Materials provided>

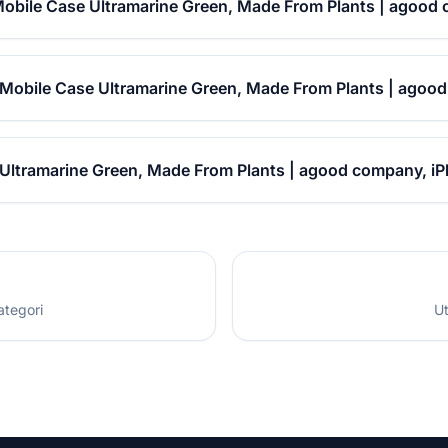
Mobile Case Ultramarine Green, Made From Plants | agood
c Mobile Case Ultramarine Green, Made From Plants | agoo
 Ultramarine Green, Made From Plants | agood company, iP
ategori
Ut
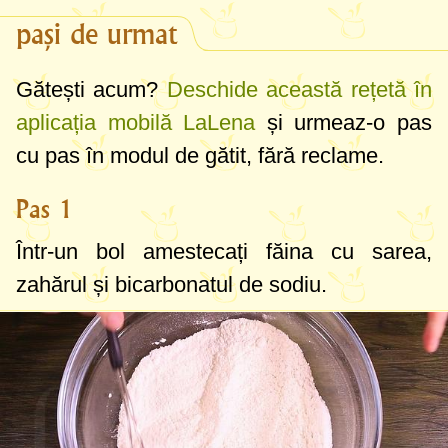
pași de urmat
Gătești acum?
Deschide această rețetă în
aplicația mobilă LaLena
și urmeaz-o pas
cu pas în modul de gătit, fără reclame.
Pas 1
Într-un bol amestecați făina cu sarea,
zahărul și bicarbonatul de sodiu.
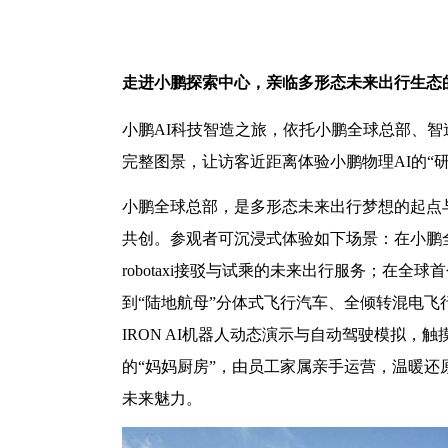
走进小鹏探索中心，亲临多形态未来出行生态
小鹏
AI科技智造之旅，依托小鹏全球总部、
完整图景，让访客近距离体验小鹏物理AI的“研
小鹏全球总部，是多形态未来出行梦想的起点
共创。参观者可沉浸式体验如下场景：在小鹏
robotaxi接驳与试乘的未来出行服务；在全
到“陆地航母”分体式飞行汽车、全倾转混电飞
IRON AI机器人动态演示与自动驾驶模拟
的“妈妈厨房”，由员工家属亲手运营，温暖
未来魅力。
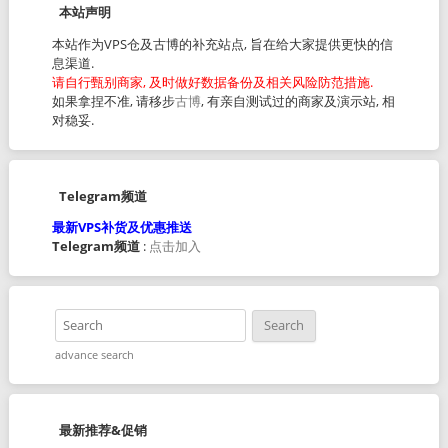
本站声明
本站作为VPS仓及古博的补充站点, 旨在给大家提供更快的信
息渠道.
请自行甄别商家, 及时做好数据备份及相关风险防范措施.
如果拿捏不准, 请移步
古博
, 有亲自测试过的商家及演示站, 相
对稳妥.
Telegram频道
最新VPS补货及优惠推送
Telegram频道
:
点击加入
advance search
最新推荐&促销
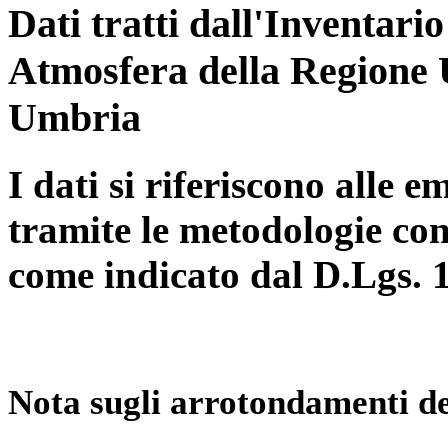
Dati tratti dall'Inventari
Atmosfera della Regione 
Umbria
I dati si riferiscono alle e
tramite le metodologie con
come indicato dal D.Lgs. 
Nota sugli arrotondamenti de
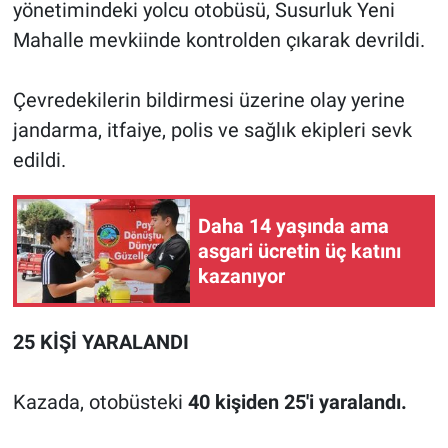
yönetimindeki yolcu otobüsü, Susurluk Yeni
Mahalle mevkiinde kontrolden çıkarak devrildi.
Çevredekilerin bildirmesi üzerine olay yerine
jandarma, itfaiye, polis ve sağlık ekipleri sevk
edildi.
Daha 14 yaşında ama
asgari ücretin üç katını
kazanıyor
25 KİŞİ YARALANDI
Kazada, otobüsteki
40 kişiden 25'i yaralandı.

What you will do>
Each entry above is to be written out exactly. The pictures stay out.

Response to this exercise>
Mobile Case Ultramarine Green, Made From Plants | agood
c Mobile Case Ultramarine Green, Made From Plants | agoo
 Ultramarine Green, Made From Plants | agood company, iP
ategori
Ut
pași de urmat
Gătești acum?
Deschide această rețetă în
aplicația mobilă LaLena
și urmeaz-o pas
cu pas în modul de gătit, fără reclame.
Pas 1
Într-un bol amestecați făina cu sarea,
zahărul și bicarbonatul de sodiu.
走进小鹏探索中心，亲临多形态未来出行生态
小鹏
AI科技智造之旅，依托小鹏全球总部、
完整图景，让访客近距离体验小鹏物理AI的“研
小鹏全球总部，是多形态未来出行梦想的起点
共创。参观者可沉浸式体验如下场景：在小鹏
robotaxi接驳与试乘的未来出行服务；在全
到“陆地航母”分体式飞行汽车、全倾转混电飞
IRON AI机器人动态演示与自动驾驶模拟
的“妈妈厨房”，由员工家属亲手运营，温暖
未来魅力。
本站声明
本站作为VPS仓及古博的补充站点, 旨在给大家提供更快的信
息渠道.
请自行甄别商家, 及时做好数据备份及相关风险防范措施.
如果拿捏不准, 请移步
古博
, 有亲自测试过的商家及演示站, 相
对稳妥.
Telegram频道
最新VPS补货及优惠推送
Telegram频道
:
点击加入
advance search
最新推荐&促销
Dati tratti dall'Inventari
Atmosfera della Regione 
Umbria
I dati si riferiscono alle e
tramite le metodologie con
come indicato dal D.Lgs. 
Nota sugli arrotondamenti de
yönetimindeki yolcu otobüsü, Susurluk Yeni
Mahalle mevkiinde kontrolden çıkarak devrildi.
Çevredekilerin bildirmesi üzerine olay yerine
jandarma, itfaiye, polis ve sağlık ekipleri sevk
edildi.
Daha 14 yaşında ama
asgari ücretin üç katını
kazanıyor
25 KİŞİ YARALANDI
Kazada, otobüsteki
40 kişiden 25'i yaralandı.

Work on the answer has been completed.